And the alignment takes far less that “a few minutes”. I’d say something like 10s to 30s?

On our aircraft it always takes longer than 30 seconds, but not several minutes either.

I have first-hand knowledge that a G500 will realign in flight, in cloud/IMC (somewhat turbulent, but not horribly so) when its power is cycled. However, time certainly feels longer during that time

The G1000 can also realign in flight. It happened to me after a temporary failure and restart of the AHRS.

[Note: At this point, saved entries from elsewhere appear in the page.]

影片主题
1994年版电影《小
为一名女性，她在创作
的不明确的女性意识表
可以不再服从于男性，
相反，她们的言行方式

This is what the manual has to say on the matter:

On the PFD, the AHRS begins to initialize and displays “AHRS ALIGN: Keep Wings Level”. The AHRS should display valid attitude and heading fields typically within the first minute of power-up. The AHRS can align itself both while taxiing and during level flight.

NOTE: In-flight initialization of AHRS, when operating without any valid source of GPS data and at true air speed values greater than approximately 200 knots, is not guaranteed. Under these rare conditions, it is possible for in-flight AHRS initialization to take an indefinite amount of time which would result in an extended period of time where valid AHRS outputs are unavailable.

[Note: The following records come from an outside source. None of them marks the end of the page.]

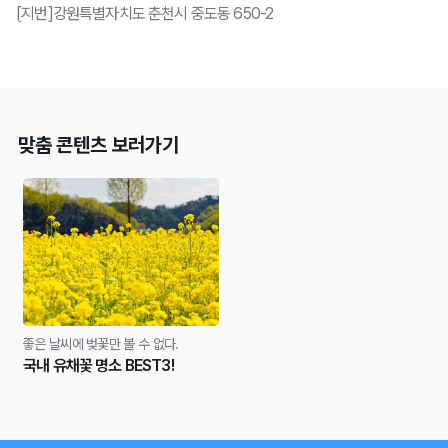
[지번]강원특별자치도 춘천시 중도동 650-2
맞춤 콘텐츠 보러가기
좋은 날씨에 벚꽃만 볼 수 없다.
국내 유채꽃 명소 BEST3!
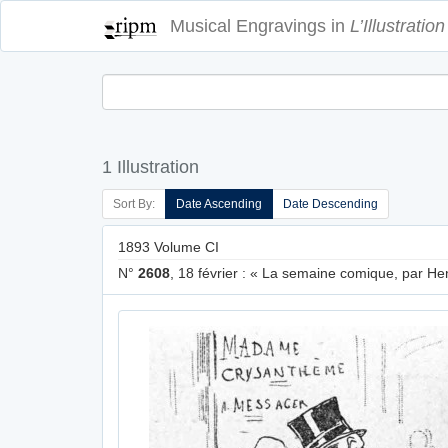
Musical Engravings in
L’Illustration
1 Illustration
Sort By:
Date Ascending
Date Descending
1893 Volume CI
N°
2608
, 18 février : « La semaine comique, par Henr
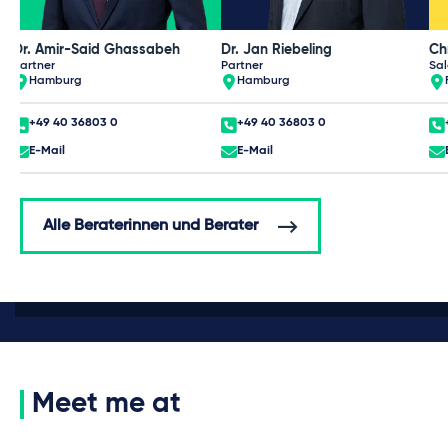
Dr. Amir-Said Ghassabeh
Dr. Jan Riebeling
Ch
Partner
Partner
Sal
Hamburg
Hamburg
+49 40 36803 0
+49 40 36803 0
E-Mail
E-Mail
Alle Beraterinnen und Berater
Meet me at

Last Edited by Airborne_Again at 28 Jun 08:05
ESKC (Uppsala/Sundbro), Sweden

Okay tried this yesterday and it worked, there is actually a CB just for AHRS so I pulled that one, waited a few seconds and then popped it back in. PFD displayed X and then the usual AHRS alignment message. The process took a bit longer than when it’s done on the ground but the result was a nicely aligned AI. I did it in the air because I forgot when taxiing :-D

I still wonder if maybe there is something wrong with the AHRS in this aircraft though if it is supposed to compensate for wonky ramps?

ESOW, Västerås, Sweden

Deephack wrote:

I still wonder if maybe there is something wrong with the AHRS in this aircraft though if it is supposed to compensate for wonky ramps?

Does the ramp lead to ground position of the aircraft that is more than than 20 degrees of roll or more than 5 degrees of pitch away from the horizontal? 5 degrees is a slope of 8.7% and 20 degrees is 36.4%.

ELLX

No, I would say that it’s more like 3 degrees so perhaps I need to add a remark to the logbook.